From a male viewer in Iran: “VOA had a good program about Iranian refugees and their problems in countries like Turkey. However, please picture two million people – mostly young people – who want to become refugees. They can provide a good work force for Europe, the USA and other countries, and it is cheaper to accommodate refugees than it is to pay for support carriers and battle ships in the Persian Gulf (or Arabian Gulf or Basra Gulf, depending on your point of view). Please find a way, because [with the cold war over], we need a new way for people to gain refuge in the free world.”
From another male viewer in Iran: “I think your programs are helpful and are well established among many Iranian families. VOA is seriously recognized now as an objective news-analysis media. Soon, along with Radio Farda, VOA will fill the vacuum of BBC radio, which has lost its previous status. As an Iranian who is familiar with domestic and foreign media, and is following Iranian and global political and cultural events on a daily basis, I give a very good rating to VOA, with its roundtable discussions, news and even history programs about influential people such as George Washington, Abraham Lincoln...is effective in increasing the level of knowledge in your Farsi speaking audience.”
One young viewer in Iran wanted advice: “I went to the Embassy of France this morning and asked for an appointment, but was told to come back in two weeks. I don’t have a passport because I haven’t yet finished my [compulsory] military service – so I don’t have a passport and cannot request a visa. I don’t know how to leave the country. I don’t know what to do now.”

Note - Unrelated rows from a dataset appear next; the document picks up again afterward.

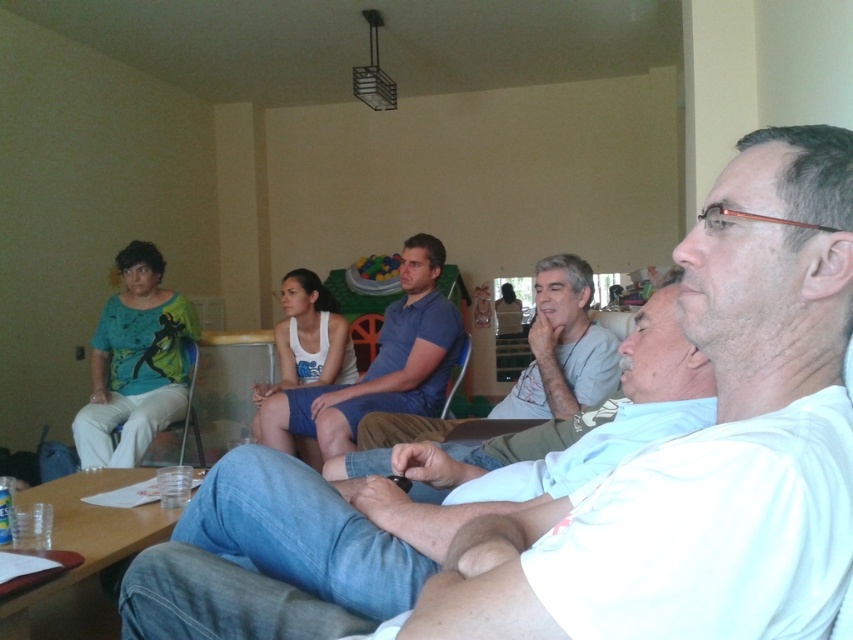 Is white cotton shirt at center taller than gray cotton shirt at center?

Incorrect, white cotton shirt at center's height is not larger of gray cotton shirt at center's.

At what (x,y) coordinates should I click in order to perform the action: click on white cotton shirt at center. Please return your answer as a coordinate pair (x, y). Looking at the image, I should click on (705, 445).

Between white cotton shirt at center and blue cotton shorts at center, which one appears on the left side from the viewer's perspective?

Positioned to the left is blue cotton shorts at center.

Does point (616, 500) come farther from viewer compared to point (283, 444)?

No.

This screenshot has width=853, height=640. I want to click on white cotton shirt at center, so click(x=705, y=445).

Is blue cotton shorts at center below gray cotton shirt at center?

No.

Does blue cotton shorts at center have a larger size compared to gray cotton shirt at center?

Yes.

Looking at this image, measure the distance between point (384, 369) and camera.

10.61 feet

At what (x,y) coordinates should I click in order to perform the action: click on blue cotton shorts at center. Please return your answer as a coordinate pair (x, y). The height and width of the screenshot is (640, 853). Looking at the image, I should click on (380, 364).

From a fan of Late Edition host Luna Shadzi: “What a great show you had tonight. It was so good that it made me e-mail you again and give you back the energy you gave me.”
From a young viewer in Iran: “Thanks to the Late Edition team, with a special thanks to Mrs. SHAD [anchor Luna Shadzi] and especially the excellent performance of [New York arts and entertainment correspondent] Behnam Nateghi.”